Can the convex hull of $3$ points in a Cartan-Hadamard manifold be smooth?
A Cartan-Hadamard manifold $M$ is a complete simply connected manifold with nonpositive curvature (so it includes the Euclidean and hyperbolic spaces as special examples). A subset of $M$ is convex if it contains the geodesic connecting every pair of its points. The convex hull of a set is the intersection of all convex sets which contain it. A convex set is smooth if its boundary is a differentiable hypersurface, i.e., the tangent cones of the boundary are all flat.
Best Answer
I believe that the idea described by Ian Agol works, and can be elaborated on as follows. The general fact we want to establish is that the convex hull of a finite collection $X$ of points in $M$ is not smooth. Actually, the so called horro-hull, that is the intersection of all horro-balls which contain $X$ is not smooth. It follows that the convex hull is not smooth, because it lies in the horro-hull.

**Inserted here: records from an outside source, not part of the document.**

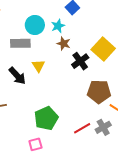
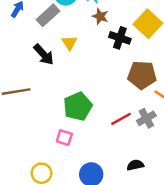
gray rectangle: (20, 43) -> (48, 15), turned -42
black cross: (80, 61) -> (120, 38), turned -36
pink square: (35, 144) -> (64, 138), turned 32

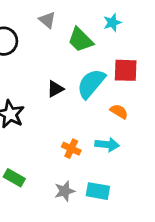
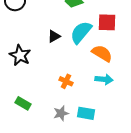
orange semicircle: (119, 111) -> (102, 53), size x1.5
cyan arrow: (107, 145) -> (104, 79), moved

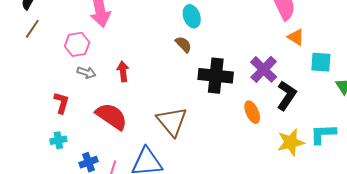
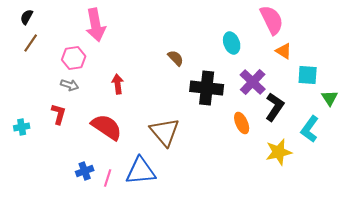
cyan ellipse: (192, 16) -> (232, 43), moved
gray arrow: (86, 73) -> (70, 85), moved
cyan L-shape: (323, 134) -> (310, 129), moved, turned -52
cyan cross: (58, 140) -> (22, 127), moved

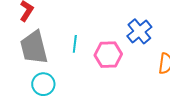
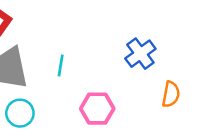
pink hexagon: (108, 55) -> (97, 109), moved

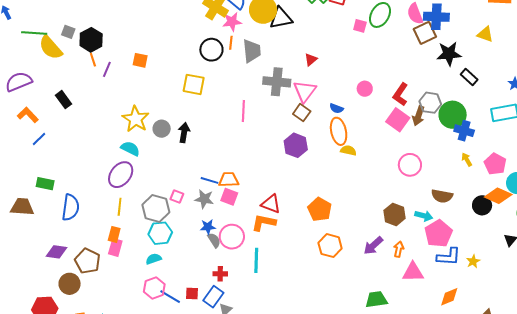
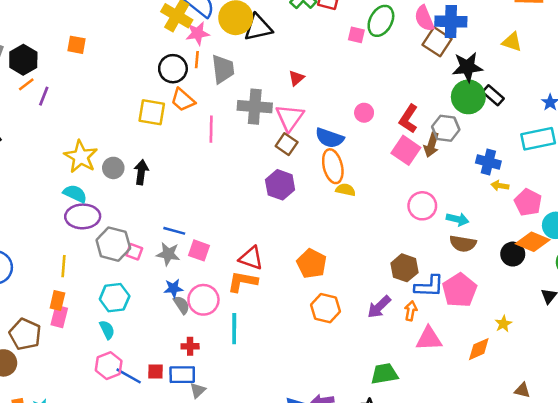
brown square: (425, 33) -> (437, 42), turned -30
orange line: (93, 60) -> (26, 84), turned 72
orange square: (140, 60) -> (77, 45), moved
blue semicircle: (336, 108) -> (330, 138), size x1.6
pink line: (243, 111) -> (211, 129), moved
green circle: (453, 115) -> (468, 97), moved
yellow arrow: (467, 160) -> (500, 186), moved, turned -48
purple ellipse: (121, 175) -> (83, 216), moved, turned 52
orange trapezoid: (229, 180) -> (183, 100), moved, turned -135
gray hexagon: (156, 208) -> (113, 244), moved
cyan arrow: (424, 216) -> (458, 219), moved
blue L-shape: (449, 257) -> (429, 286), moved
cyan semicircle: (154, 259) -> (107, 330), turned 84
blue rectangle: (213, 297) -> (182, 375), turned 55
orange diamond: (449, 297) -> (479, 349), moved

First let us recall that balls in $M$ are convex, because the distance function from a point in $M$ is convex. Given a ball $B$ in $M$ and a point $x$ on the boundary $\partial B$ of $B$, we can always find a larger ball $B'$ which contains $B$ and intersects $\partial B$ only at $x$. Letting the radius of $B'$ go to infinity yields a horro-ball which contains $X$ and whose boundary passes through $x$.
Let $B$ be the ball of smallest radius containing $X$. Then some point $x$ of $X$ lies on $\partial B$. Let $B'$ be a ball which contains $B$ and intersects $\partial B$ only at $x$. Then all points of $X$ other than $x$ lie in the interior of $B'$. It follows that every point in an open neighborhood of the center of $B'$ is the center of a ball which contains $X$ and whose boundary passes through $x$. Hence the normal cone of the horro-hull of $X$ at $x$ must have interior points, which yields that the tangent cone of the boundary of the horro-hull at $x$ cannot be flat.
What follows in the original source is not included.